[Saved entries]
::::::::::

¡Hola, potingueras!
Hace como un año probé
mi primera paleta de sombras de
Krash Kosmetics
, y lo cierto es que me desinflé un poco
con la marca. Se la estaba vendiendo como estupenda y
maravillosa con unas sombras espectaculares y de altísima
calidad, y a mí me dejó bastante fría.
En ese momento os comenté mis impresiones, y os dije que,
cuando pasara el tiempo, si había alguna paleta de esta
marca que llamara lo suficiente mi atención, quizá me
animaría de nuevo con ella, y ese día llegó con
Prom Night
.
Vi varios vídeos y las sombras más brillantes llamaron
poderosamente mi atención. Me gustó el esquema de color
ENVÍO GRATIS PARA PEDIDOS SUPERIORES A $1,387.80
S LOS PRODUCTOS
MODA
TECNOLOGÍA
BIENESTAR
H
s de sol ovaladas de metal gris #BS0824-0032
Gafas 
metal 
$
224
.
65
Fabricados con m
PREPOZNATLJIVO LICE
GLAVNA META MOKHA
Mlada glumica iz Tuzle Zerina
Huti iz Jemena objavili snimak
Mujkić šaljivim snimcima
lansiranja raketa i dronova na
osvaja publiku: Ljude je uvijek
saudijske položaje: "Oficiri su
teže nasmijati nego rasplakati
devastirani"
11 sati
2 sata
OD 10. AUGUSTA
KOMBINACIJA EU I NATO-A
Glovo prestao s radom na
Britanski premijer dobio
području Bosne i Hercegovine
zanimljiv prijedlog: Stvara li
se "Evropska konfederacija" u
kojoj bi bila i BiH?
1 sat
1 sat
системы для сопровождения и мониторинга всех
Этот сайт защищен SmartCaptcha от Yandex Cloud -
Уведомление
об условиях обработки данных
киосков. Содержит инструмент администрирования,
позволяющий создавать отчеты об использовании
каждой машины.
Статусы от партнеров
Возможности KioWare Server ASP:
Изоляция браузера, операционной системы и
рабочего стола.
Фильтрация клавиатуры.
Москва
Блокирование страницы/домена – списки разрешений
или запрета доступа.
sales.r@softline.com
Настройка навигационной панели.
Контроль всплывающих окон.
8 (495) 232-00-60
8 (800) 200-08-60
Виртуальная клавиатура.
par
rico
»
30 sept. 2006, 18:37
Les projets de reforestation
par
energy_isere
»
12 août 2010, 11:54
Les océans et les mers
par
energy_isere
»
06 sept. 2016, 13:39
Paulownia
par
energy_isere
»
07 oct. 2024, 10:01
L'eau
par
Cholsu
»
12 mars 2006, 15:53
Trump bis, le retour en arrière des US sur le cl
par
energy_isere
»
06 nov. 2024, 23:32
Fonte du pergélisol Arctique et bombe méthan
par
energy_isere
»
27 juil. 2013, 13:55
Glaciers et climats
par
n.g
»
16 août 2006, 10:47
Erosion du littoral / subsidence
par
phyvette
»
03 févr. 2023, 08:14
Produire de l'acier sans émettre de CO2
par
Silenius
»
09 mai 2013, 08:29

::::::::::

PROBLEM DESCRIPTION: Each entry should be written out again exactly, with no word left out.

RESPONSE:
¡Hola, potingueras!
Hace como un año probé
mi primera paleta de sombras de
Krash Kosmetics
, y lo cierto es que me desinflé un poco
con la marca. Se la estaba vendiendo como estupenda y
maravillosa con unas sombras espectaculares y de altísima
calidad, y a mí me dejó bastante fría.
En ese momento os comenté mis impresiones, y os dije que,
cuando pasara el tiempo, si había alguna paleta de esta
marca que llamara lo suficiente mi atención, quizá me
animaría de nuevo con ella, y ese día llegó con
Prom Night
.
Vi varios vídeos y las sombras más brillantes llamaron
poderosamente mi atención. Me gustó el esquema de color
ENVÍO GRATIS PARA PEDIDOS SUPERIORES A $1,387.80
S LOS PRODUCTOS
MODA
TECNOLOGÍA
BIENESTAR
H
s de sol ovaladas de metal gris #BS0824-0032
Gafas 
metal 
$
224
.
65
Fabricados con m
PREPOZNATLJIVO LICE
GLAVNA META MOKHA
Mlada glumica iz Tuzle Zerina
Huti iz Jemena objavili snimak
Mujkić šaljivim snimcima
lansiranja raketa i dronova na
osvaja publiku: Ljude je uvijek
saudijske položaje: "Oficiri su
teže nasmijati nego rasplakati
devastirani"
11 sati
2 sata
OD 10. AUGUSTA
KOMBINACIJA EU I NATO-A
Glovo prestao s radom na
Britanski premijer dobio
području Bosne i Hercegovine
zanimljiv prijedlog: Stvara li
se "Evropska konfederacija" u
kojoj bi bila i BiH?
1 sat
1 sat
системы для сопровождения и мониторинга всех
Этот сайт защищен SmartCaptcha от Yandex Cloud -
Уведомление
об условиях обработки данных
киосков. Содержит инструмент администрирования,
позволяющий создавать отчеты об использовании
каждой машины.
Статусы от партнеров
Возможности KioWare Server ASP:
Изоляция браузера, операционной системы и
рабочего стола.
Фильтрация клавиатуры.
Москва
Блокирование страницы/домена – списки разрешений
или запрета доступа.
sales.r@softline.com
Настройка навигационной панели.
Контроль всплывающих окон.
8 (495) 232-00-60
8 (800) 200-08-60
Виртуальная клавиатура.
par
rico
»
30 sept. 2006, 18:37
Les projets de reforestation
par
energy_isere
»
12 août 2010, 11:54
Les océans et les mers
par
energy_isere
»
06 sept. 2016, 13:39
Paulownia
par
energy_isere
»
07 oct. 2024, 10:01
L'eau
par
Cholsu
»
12 mars 2006, 15:53
Trump bis, le retour en arrière des US sur le cl
par
energy_isere
»
06 nov. 2024, 23:32
Fonte du pergélisol Arctique et bombe méthan
par
energy_isere
»
27 juil. 2013, 13:55
Glaciers et climats
par
n.g
»
16 août 2006, 10:47
Erosion du littoral / subsidence
par
phyvette
»
03 févr. 2023, 08:14
Produire de l'acier sans émettre de CO2
par
Silenius
»
09 mai 2013, 08:29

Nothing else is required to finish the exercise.